Recently, our paper titled “Rethinking Autoencoders for Medical Anomaly Detection from a Theoretical Perspective” has been accepted by MICCAI 2024. This paper provides a theoretical foundation for autoencoder-based anomaly detection methods, revealing the principles and design concepts of autoencoders for anomaly detection. The study demonstrates that minimizing the entropy of the latent space is crucial for preventing the reconstruction of anomalous regions. Experiments on four datasets with two image modalities validate our theoretical findings. To our knowledge, this is the first theoretical elucidation of the principles and design concepts of autoencoders for anomaly detection. The following is the detailed content of the paper.
Figure 1: Schematic of AE-based anomaly detection
As shown in Fig.1, AE \(\phi\) comprises an encoder \(f_e\) and a decoder \(f_d\). The encoder compresses the input image \(\mathbf{X} \in \mathbb{R}^{C \times H \times W}\) into a compact latent vector \(\mathbf{Z} = f_e(\mathbf{X}) \in \mathbb{R}^d\), and the decoder maps the latent vector back to the image space \(\hat{\mathbf{X}} = f_d(\mathbf{Z}) \in \mathbb{R}^{C \times H \times W}\). We formally denote the normal image as \(\mathbf{X}_n\) and the abnormal image as \(\mathbf{X}_a\). In the case of typical medical images like chest X-rays and brain MRIs, each abnormal image \(\mathbf{X}_a\) can be understood as the corresponding healthy version \(\mathbf{X}_n\) with the addition of lesion regions \(\delta\), i.e., \(\mathbf{X}_a = \mathbf{X}_n + \delta\). The training objective is to minimize the reconstruction loss on normal images:
\[\min \mathbb{E}[\Vert \phi(\mathbf{X}_n) - \mathbf{X}_n \Vert^2]\]Ideally, the trained model is expected to achieve the following goals:
\[\begin{align} & \hat{\mathbf{X}}_n = \phi(\mathbf{X}_n) \xrightarrow{} \mathbf{X}_n \\ & \hat{\mathbf{X}}_a = \phi(\mathbf{X}_a) = \phi(\mathbf{X}_n+\delta) \xrightarrow{} \mathbf{X}_n, \label{eq:obj2} \end{align}\]where \(\hat{\mathbf{X}}_n\) and \(\hat{\mathbf{X}}_a\) represent the reconstructions generated by AE. Consequently, the reconstruction error, \(\mathcal{A}_{rec}(\mathbf{X}) = \Vert \hat{\mathbf{X}} - \mathbf{X} \Vert^2\), will be \(\mathbf{0}\) if \(\mathbf{X}=\mathbf{X}_n\) and \(\delta^2\) if \(\mathbf{X}=\mathbf{X}_a\), thereby highlighting the abnormal regions.
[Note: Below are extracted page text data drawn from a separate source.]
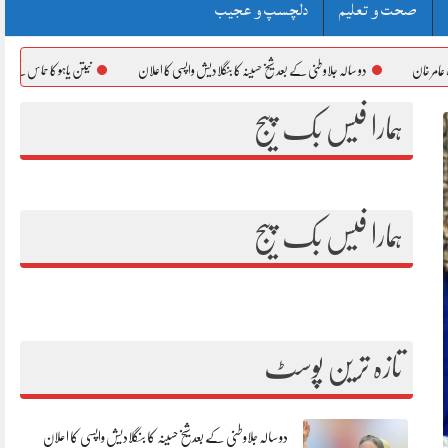
صحت و تعلیم
دلچسپ و عجیب
الہ جلاوطنی کے بعد شیخ حسینہ کا بنگلادیش واپسی کا اعلان
نیتن یاہو کا حماس کے غیر مسلح ہونے تک غزہ میں
ہمارا فیس بک پیج
ہمارا فیس بک پیج
تازہ ترین پوسٹ
دو سالہ جلاوطنی کے بعد شیخ حسینہ کا بنگلادیش واپسی کا اعلان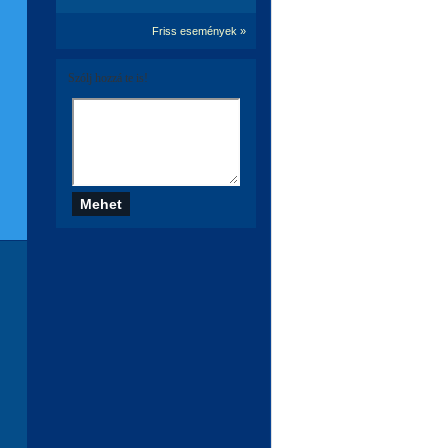
Friss események »
Szólj hozzá te is!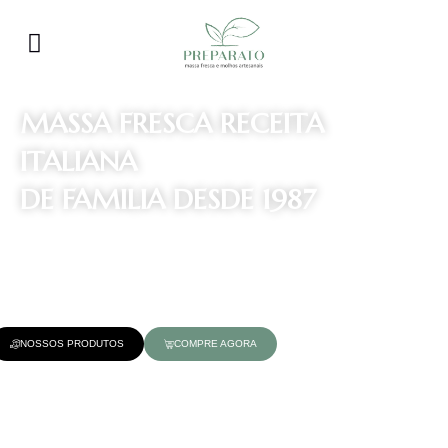
MASSA FRESCA RECEITA
ITALIANA
DE FAMILIA DESDE 1987
Produzido com farinha 00, sêmola de grano duro importada da
Itália e ovo integral
NOSSOS PRODUTOS
COMPRE AGORA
However, the training objective (Equation (1)) does not align with the ideal task objectives (Equations (2) and (3)). The training objective encourages the AE to produce reconstruction results identical to the model input, but the ideal reconstruction result for anomalous images during inference differs from the model input. This discrepancy can cause the AE to successfully reconstruct some anomalous regions, leading to false-negative predictions.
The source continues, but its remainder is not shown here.